Siehe Hauptartikel Einwohnerentwicklung von Gelsenkirchen

1903 überschritt die Einwohnerzahl der Stadt Gelsenkirchen nach der Eingemeindung von Schalke (26.077 Einwohner 1900), Ückendorf (21.937), Bismarck (21.169), Bulmke (11.001), Heßler (3.508 Einwohner 1895) und Hüllen (2.969 Einwohner 1895) die Grenze von 100.000 und machte sie zur Großstadt. 1924 erfolgte die Eingliederung von Rotthausen (29.413 Einwohner 1919), wodurch die Einwohnerzahl auf 206.595 stieg.
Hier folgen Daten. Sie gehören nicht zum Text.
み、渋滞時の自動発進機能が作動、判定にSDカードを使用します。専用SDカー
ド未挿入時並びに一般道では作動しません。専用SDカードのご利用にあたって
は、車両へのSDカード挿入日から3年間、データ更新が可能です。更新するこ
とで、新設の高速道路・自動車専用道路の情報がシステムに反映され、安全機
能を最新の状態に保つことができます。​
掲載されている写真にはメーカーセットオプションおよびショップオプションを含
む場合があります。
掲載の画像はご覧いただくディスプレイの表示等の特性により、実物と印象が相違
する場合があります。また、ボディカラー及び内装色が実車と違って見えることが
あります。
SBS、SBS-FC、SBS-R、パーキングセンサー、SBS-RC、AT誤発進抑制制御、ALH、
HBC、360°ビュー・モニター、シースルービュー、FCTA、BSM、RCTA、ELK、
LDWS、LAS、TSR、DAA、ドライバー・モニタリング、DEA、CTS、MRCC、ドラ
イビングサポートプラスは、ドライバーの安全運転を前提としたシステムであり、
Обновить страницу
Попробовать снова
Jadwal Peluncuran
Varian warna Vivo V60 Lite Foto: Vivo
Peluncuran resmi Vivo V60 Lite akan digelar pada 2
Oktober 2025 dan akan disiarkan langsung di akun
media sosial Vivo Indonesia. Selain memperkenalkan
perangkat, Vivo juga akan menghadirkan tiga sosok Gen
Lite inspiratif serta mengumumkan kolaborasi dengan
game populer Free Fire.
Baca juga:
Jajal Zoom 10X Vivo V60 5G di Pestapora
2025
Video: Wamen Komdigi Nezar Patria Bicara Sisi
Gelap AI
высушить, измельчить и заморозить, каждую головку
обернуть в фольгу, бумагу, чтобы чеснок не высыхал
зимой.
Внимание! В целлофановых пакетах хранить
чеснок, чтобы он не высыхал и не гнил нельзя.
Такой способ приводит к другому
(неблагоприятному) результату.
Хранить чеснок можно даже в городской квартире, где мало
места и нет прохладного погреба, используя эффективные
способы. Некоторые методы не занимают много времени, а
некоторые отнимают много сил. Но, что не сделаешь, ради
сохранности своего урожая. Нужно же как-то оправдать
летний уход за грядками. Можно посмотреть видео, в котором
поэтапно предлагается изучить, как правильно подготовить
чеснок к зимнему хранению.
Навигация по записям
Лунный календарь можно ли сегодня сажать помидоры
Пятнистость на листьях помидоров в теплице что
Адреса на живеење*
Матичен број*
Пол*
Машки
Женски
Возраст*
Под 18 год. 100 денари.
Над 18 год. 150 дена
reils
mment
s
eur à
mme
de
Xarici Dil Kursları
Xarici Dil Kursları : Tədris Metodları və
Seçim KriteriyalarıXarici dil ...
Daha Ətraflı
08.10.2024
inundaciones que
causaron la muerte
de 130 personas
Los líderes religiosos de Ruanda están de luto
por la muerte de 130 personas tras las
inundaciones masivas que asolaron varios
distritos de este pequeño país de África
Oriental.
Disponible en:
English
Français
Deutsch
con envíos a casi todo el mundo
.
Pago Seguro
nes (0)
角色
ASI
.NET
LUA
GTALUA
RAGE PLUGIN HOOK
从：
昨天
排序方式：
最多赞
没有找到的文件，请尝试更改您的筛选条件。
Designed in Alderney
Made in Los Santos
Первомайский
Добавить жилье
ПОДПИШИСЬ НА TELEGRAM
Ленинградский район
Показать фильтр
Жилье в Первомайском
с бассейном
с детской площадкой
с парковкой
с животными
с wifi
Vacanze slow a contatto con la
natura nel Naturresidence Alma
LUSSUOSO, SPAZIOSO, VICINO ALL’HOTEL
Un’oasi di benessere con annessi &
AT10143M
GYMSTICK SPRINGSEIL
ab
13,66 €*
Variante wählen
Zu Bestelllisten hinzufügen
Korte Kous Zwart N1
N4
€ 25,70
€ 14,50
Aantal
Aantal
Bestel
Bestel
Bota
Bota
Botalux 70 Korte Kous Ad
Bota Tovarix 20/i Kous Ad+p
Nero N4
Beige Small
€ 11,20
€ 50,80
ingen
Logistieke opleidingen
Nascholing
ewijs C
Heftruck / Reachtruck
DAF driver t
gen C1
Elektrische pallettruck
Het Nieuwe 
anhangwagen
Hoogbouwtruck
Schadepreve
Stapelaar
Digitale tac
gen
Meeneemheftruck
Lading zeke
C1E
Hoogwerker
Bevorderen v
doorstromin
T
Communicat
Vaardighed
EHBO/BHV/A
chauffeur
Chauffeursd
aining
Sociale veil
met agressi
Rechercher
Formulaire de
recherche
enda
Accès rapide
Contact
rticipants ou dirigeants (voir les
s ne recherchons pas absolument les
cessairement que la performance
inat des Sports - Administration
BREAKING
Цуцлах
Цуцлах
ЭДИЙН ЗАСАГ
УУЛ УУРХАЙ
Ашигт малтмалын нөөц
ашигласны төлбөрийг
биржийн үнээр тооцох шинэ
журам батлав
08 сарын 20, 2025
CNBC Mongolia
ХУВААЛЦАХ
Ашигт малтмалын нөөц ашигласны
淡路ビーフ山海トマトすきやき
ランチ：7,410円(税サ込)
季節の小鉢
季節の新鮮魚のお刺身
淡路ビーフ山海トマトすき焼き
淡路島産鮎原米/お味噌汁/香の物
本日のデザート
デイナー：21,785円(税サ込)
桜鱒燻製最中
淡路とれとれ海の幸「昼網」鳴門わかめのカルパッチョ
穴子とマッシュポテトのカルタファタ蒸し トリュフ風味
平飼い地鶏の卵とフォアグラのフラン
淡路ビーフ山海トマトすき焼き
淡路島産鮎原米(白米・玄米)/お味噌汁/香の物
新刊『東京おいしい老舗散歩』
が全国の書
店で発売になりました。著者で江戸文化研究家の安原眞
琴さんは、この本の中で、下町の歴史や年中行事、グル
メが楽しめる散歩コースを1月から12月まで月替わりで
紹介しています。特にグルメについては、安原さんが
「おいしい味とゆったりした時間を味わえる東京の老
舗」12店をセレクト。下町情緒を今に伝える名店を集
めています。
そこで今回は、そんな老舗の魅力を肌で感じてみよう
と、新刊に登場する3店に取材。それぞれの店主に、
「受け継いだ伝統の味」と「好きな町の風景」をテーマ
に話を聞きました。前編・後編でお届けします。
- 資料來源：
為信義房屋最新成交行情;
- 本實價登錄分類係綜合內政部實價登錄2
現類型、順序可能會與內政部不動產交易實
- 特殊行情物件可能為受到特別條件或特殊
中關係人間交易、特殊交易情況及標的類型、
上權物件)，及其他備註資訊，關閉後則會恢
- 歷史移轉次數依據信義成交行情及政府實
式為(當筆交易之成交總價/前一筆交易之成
Am 1. April 1928 wuchs die Bevölkerung der Stadt nach dem Zusammenschluss der Städte Gelsenkirchen (207.153 Einwohner 1925) und Buer (99.307) sowie der Gemeinde Horst-Emscher (23.412) auf 340.077. Im Jahre 1959 erreichte die Einwohnerzahl mit 391.745 ihren historischen Höchststand. Seitdem ist die Bevölkerungszahl um 31 Prozent gesunken. Am 31. Dezember 2005 lebten in der Stadt nach Fortschreibung des Landesamtes für Datenverarbeitung und Statistik Nordrhein-Westfalen 268.102 Menschen mit Hauptwohnsitz. Für 2025 geht die Bevölkerungsprognose des Landesamtes von dann nur noch 226.100 Einwohnern aus.

Die extremen Bevölkerungszuwächse seit dem Beginn der Industrialisierung Mitte des 19. Jahrhunderts (hauptsächlich vor dem Ersten und nach dem Zweiten Weltkrieg) sind durch die angeworbenen Arbeiter der Montanindustrie zu erklären. Diese waren oft Polen und stammten vor dem Zweiten Weltkrieg überwiegend aus Ost- und Westpreußen, sowie aus Posen und Schlesien. Nach dem Zweiten Weltkrieg kam der überwiegende Teil der Arbeiter aus Südeuropa und der Türkei.